By Sarah Palmer, CES Communications
Nina Gheihman, a former CES Graduate Student Affiliate, recently graduated from Harvard University with a Ph.D. in sociology. Currently, she is jointly appointed as a postdoctoral researcher at the Sustainable Food Initiative at University of California, Berkeley’s Haas School of Business and is a Visiting Scholar in the Animal Law & Policy Program at Harvard Law School.
Nina Gheihman is no stranger to unexpected twists of fate. When she originally proposed a dissertation focused on veganism, she was strongly cautioned against focusing her work on such a fringe topic. However, she wasn’t deterred and as a result, she got to witness the inner-workings of just how this niche activist movement evolved into a cultural behemoth.
Fast-forward five years and once again she was, along with the world, embroiled in a major upheaval. This was a global pandemic, which disrupted the final months of her Ph.D. candidacy. “I was in the final throes of finishing my dissertation and, as everybody tells you, the last few months are really intense. And on top of that, I'm actually Canadian so I didn’t know if I would have to go back to Canada.”
Thankfully, Gheihman was able to stay in the U.S. and, while initially disappointed that her friends and family couldn’t come to her defense in person, she quickly realized that with a virtual defense the whole world was open to her.
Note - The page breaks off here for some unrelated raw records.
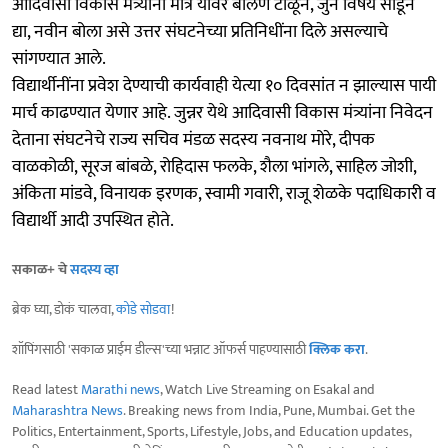
आदिवासी विकास मंत्र्यांनी मात्र यावर बोलणे टाळून, जुने विषय सोडून
द्या, नवीन बोला असे उत्तर संघटनेच्या प्रतिनिधींना दिले असल्याचे
सांगण्यात आले.
विद्यार्थीनींना प्रवेश देण्याची कार्यवाही येत्या १० दिवसांत न झाल्यास पायी
मार्च काढण्यात येणार आहे. जुन्नर येथे आदिवासी विकास मंत्र्यांना निवेदन
देताना संघटनेचे राज्य सचिव मंडळ सदस्य नवनाथ मोरे, दीपक
वाळकोळी, सूरज बांबळे, रोहिदास फलके, शैला भांगले, साहिल जोशी,
अंकिता मांडवे, विनायक इरणक, स्वामी गवारी, राजू‌ शेळके पदाधिकारी व
विद्यार्थी आदी उपस्थित होते.
सकाळ+ चे
सदस्य व्हा
ब्रेक घ्या, डोकं चालवा,
कोडे सोडवा
!
शॉपिंगसाठी 'सकाळ प्राईम डील्स'च्या भन्नाट ऑफर्स पाहण्यासाठी
क्लिक करा
.
Read latest
Marathi news
, Watch Live Streaming on Esakal and
Maharashtra News
. Breaking news from India, Pune, Mumbai. Get the
Politics, Entertainment, Sports, Lifestyle, Jobs, and Education updates,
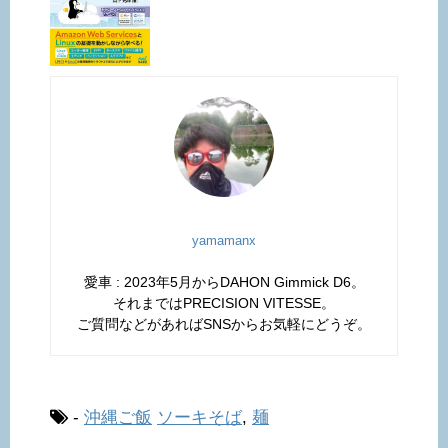
yamamanx
愛車 : 2023年5月からDAHON Gimmick D6。
それまではPRECISION VITESSE。
ご質問などがあればSNSからお気軽にどうぞ。
-
沖縄ご飯
ソーキそば
,
麺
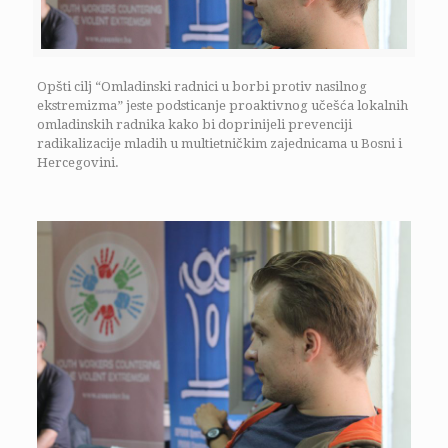
Opšti cilj “Omladinski radnici u borbi protiv nasilnog
ekstremizma” jeste podsticanje proaktivnog učešća lokalnih
omladinskih radnika kako bi doprinijeli prevenciji
radikalizacije mladih u multietničkim zajednicama u Bosni i
Hercegovini.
Her research, which was funded through a Krupp Foundation Dissertation Research Fellowship from CES and the Weatherhead Center for International Affairs, sent her to France, Israel, and California. Via the wonders of Zoom, she was able to invite over 75 people from across the globe to witness the fruits of her labor.
Now in California, Gheihman is working on converting her dissertation into a book for a general audience. “It is so important to educate. It's still important to promote this change in the food system.” She hopes to put out her book, How It All Vegan: The Inside Story of Icons, Informers, and Innovators Who Changed Food Forever, in 2022. This engaging look at the rise of veganism seeks to disentangle a complicated web that started with the rise of the meat and dairy industry in the post-WWII boom. Threads in this web include the meat and dairy hegemony, the subliminal messaging that pervades how we as a society engage with food, and the shifting societal role that veganism has, and continues to have, in the collective consciousness.
Her book aims to educate, but also illustrate veganism’s incredible development over time. Currently, many people think of veganism as extreme, but as the health benefits, animal rights concerns and environmental advantages of vegan options become obvious, veganism has become more present in mainstream culture. Gheihman’s research has charted how veganism became a high-profile, elite trend, but also how the concept of eating “plant-based” has been integrated into day to day life.
“As a sociologist, I'm trying to take a step back and realize how all these forces are coming together in order to mainstream this movement.” Gheihman’s work has identified the major methods through which this cultural shift occurred. Broadly she has identified three strong pathways by which veganism took on cultural significance. These include its popularization by high-profile individuals, its presence on knowledge platforms such as social media and entertainment heavyweights like Netflix, and finally through the founding of companies who are providing protein alternatives that are feeding a public increasingly hungry for plant-based options.
“I thought the story of how veganism mainstreamed would be one about the battle between activists versus the entrepreneurs. However, I discovered that most of the entrepreneurs are former activists, who realized that education or advocacy was only going to get us so far in terms of convincing people to shift their diet.” It’s getting easier, and despite the global economic downturn in the vegan sector business is booming. Meat alternatives are stocking the shelves and many major businesses are pouring money into vegan-friendly products. Gheihman noted, “(vegan) products used to be created for this niche subculture. And now actually the target is the omnivores.” Research shows that individuals enacting small changes with what they eat, could make a huge positive difference in creating a sustainable, healthier food system. This could mean integrating some vegan alternatives, or as Gheihman put it, “it's really just trying to reduce the meat at the center of your plate and increasing whatever else is on your plate already.”
Gheihman’s work shows that veganism is far from fringe, now it’s a force to be reckoned with. What’s more, vegan food is not a distinct and separate subgroup as almost every food has a vegan counterpart - and a tasty one at that. Gheihman still occasionally indulges in her beloved ice-cream, cashew-based of course. “Whether you agree with it or not, I think vegan entrepreneurs have really affected the popular culture and are shifting us towards a more plant-based diet. And I wanted to tell their story.”